El otro se rió. Luego los dos se quedaron en silencio contemplando cómo ardía la tarde entre los cocoteros, con el sol inmenso que parecía llenar todo el cielo sin una nube. A lo lejos, por encima del monte, se levantaba derecha una columnita de humo.
—Tarda en quemarse todo ese vagón, ¡ch’a! —dijo el más joven—. ¿No estará empayenado de veras?
—¿Viste, Juandé, que no hay mujer joven aquí en Sapukai? —dijo el de los piojos, mudando de tema.
—Ha de haber, pero están asustadas. Parecen todas viejas.
—O se habrán escondido por miedo a nosotros.
—Matamos a diez de esos peones de las olerías. Donde mueren los hombres las mujeres envejecen de golpe. En la última revolución pasó lo mismo en mi pueblo. Yo era chico, pero me di cuenta. Cuando mataron a papá, a mamá se le volvió todo blanco el cabello.
El otro sólo atendía al reclamo sordo e insistente.
—Me hubiera gustado entrar alguna de quince para divertirme un poco, sí… —se tiró la gorra sobre los ojos y se retrepó apretando el fusil entre las piernas—. Dicen que entre los leprosos hay una maestra de Karapeguá, la hija de un francés. Parece que todavía es muy linda. Algunos la vieron allá en los ranchos, cuando bajaban hacia el arroyo. Nosotros estábamos enterrando los cadáveres.
Hubo otra pausa más larga que las anteriores, en la que sólo se escuchó el crujir de los dientes de los caballos. Los moscardones zumbaban acosándolos.
—Yo no sé por qué vinimos a matar a estos prójimos —dijo el de pecho lampiño, casi para sí—. ¡Meta bala sin compasión! No habían hecho nada todavía.

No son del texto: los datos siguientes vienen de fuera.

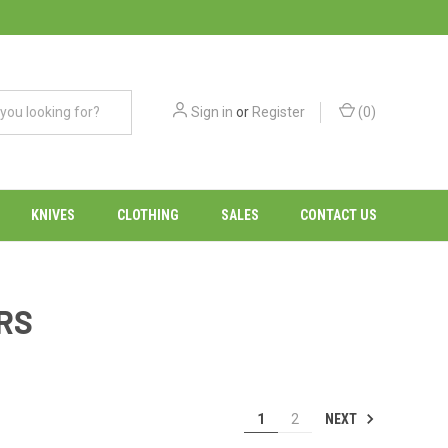
Sign in
or
Register
(
0
)
KNIVES
CLOTHING
SALES
CONTACT US
RS
NEXT
1
2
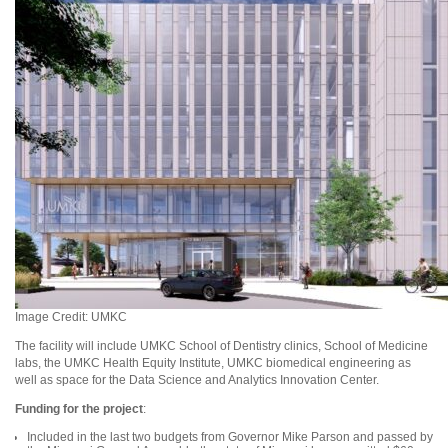
Image Credit: UMKC
The facility will include UMKC School of Dentistry clinics, School of Medicine
labs, the UMKC Health Equity Institute, UMKC biomedical engineering as
well as space for the Data Science and Analytics Innovation Center.
Funding for the project
:
Included in the last two budgets from Governor Mike Parson and passed by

—Orden es orden —replicó el otro, que parecía dormido bajo la gorra—. Nosotros estamos sirviendo a la patria y se acabó. Para qué vamos a plaguearnos de balde.
—No entiendo eso, Luchí. ¿Servir a la patria entonces quiere decir matarnos los unos a los otros?
—Éstos se quisieron levantar contra el gobierno.
—Porque el gobierno apreta desde arriba.
—Para eso es gobierno.
—Pero no aprieta a sus correligionarios.
—¡Guaúnte! Papá es liberal y abuelo también era liberal. Pero nunca salieron de pobre. Nuestra chacrita de Limpio cada vez es más chica porque hay más que comemos y la tierra no crece.
—Papá no era ni liberal ni colorado. Y lo mataron. Porque quiso esconder su caballo de los gubernistas, como ser, de nosotros ahora.
—¿Esconder su caballo?
—Un parejero malacara que no tenía contrario en todo Kaaguasú. Lo metió en la pieza cuando llegaron las fuerzas, como nosotros aquí de repente. Papá se escondió junto al malacara en el trascuarto. Durante tres días estuvieron allí, esperando que se fueran las tropas. Una tarde el malacara relinchó. Los soldados entraron y se quisieron llevar a los dos. Papá se retobó y entonces lo balearon y se le llevaron al parejero. Todavía me acuerdo de mamá lamentándose sobre el cadáver y retando a los soldados. Papá tenía ojos abiertos. Miraba hacia afuera. Yo pensé que estaba mirando cómo el sargento hacía tornear a su malacara mientras lo llevaba, sin poder decir nada. Pero ya estaba muerto y las moscas se estaban juntando sobre su sangre en el suelo.